Lots of developers and operations people know there are issues in our systems. We know networks go down or connectivity to some service is delayed. We also know the database gets slow, or at least, slower than we’d like. We know there are poor-performing code and under-sized hardware, running with storage that doesn’t produce as many IOPs as our workload demands. We would also like time to fix these issues, but often we aren’t given any resources.

The current buzzword among executives and senior IT leaders is observability. It’s the goal of looking at how our entire system, application, database, and network, are linked and performing with an eye on improving performance. Not because they want to spend time or money here, but because customers are becoming more fickle and quick to move to another offering. Leaders know that degraded application performance (another phrase for invisible downtime) can have real bottom-line impacts on revenue.

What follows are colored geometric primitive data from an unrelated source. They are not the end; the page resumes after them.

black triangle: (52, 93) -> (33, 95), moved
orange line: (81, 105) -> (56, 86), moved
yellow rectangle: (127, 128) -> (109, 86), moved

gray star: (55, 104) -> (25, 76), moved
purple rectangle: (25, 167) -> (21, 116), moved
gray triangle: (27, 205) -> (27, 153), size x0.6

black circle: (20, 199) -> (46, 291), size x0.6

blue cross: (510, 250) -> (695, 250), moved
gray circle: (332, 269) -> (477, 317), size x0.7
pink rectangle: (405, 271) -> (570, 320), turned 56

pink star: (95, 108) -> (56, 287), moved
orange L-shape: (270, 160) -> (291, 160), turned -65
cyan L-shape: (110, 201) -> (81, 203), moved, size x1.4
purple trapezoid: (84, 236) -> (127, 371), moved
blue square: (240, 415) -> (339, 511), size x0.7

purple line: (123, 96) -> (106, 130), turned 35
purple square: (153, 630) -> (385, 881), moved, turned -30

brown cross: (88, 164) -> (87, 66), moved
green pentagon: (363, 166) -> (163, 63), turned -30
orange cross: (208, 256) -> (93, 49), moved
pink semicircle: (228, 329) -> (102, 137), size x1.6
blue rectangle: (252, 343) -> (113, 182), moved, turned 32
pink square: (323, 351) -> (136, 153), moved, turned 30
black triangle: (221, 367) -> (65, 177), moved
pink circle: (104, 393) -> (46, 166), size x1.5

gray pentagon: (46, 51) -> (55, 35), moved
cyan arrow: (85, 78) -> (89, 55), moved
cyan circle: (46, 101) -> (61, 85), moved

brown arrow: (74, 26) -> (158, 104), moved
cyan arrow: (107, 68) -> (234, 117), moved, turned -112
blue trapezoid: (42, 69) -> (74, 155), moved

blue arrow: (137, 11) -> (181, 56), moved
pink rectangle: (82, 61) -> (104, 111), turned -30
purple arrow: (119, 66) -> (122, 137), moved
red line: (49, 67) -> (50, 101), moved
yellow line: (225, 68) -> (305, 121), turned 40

There are a lot of products in this space, application performance monitoring (APM), designed to look at lines of code and determine how well each is performing. They can help you spot issues in application code, but they lack insight into database and network details, at least at a level that the experts need. As a result, digging into performance issues and root cause analysis of problems usually means pulling data from multiple sources and correlating log entries.

This is likely an area where AI/ML technologies can help, especially across large estates, though I think in many cases, what we need is just a pointer to poor-performing code. C#, Java, SQL, whatever. We need to know where the bad code is and then we need to train developers to write more efficient code. That might be the best way to improve application and database performance.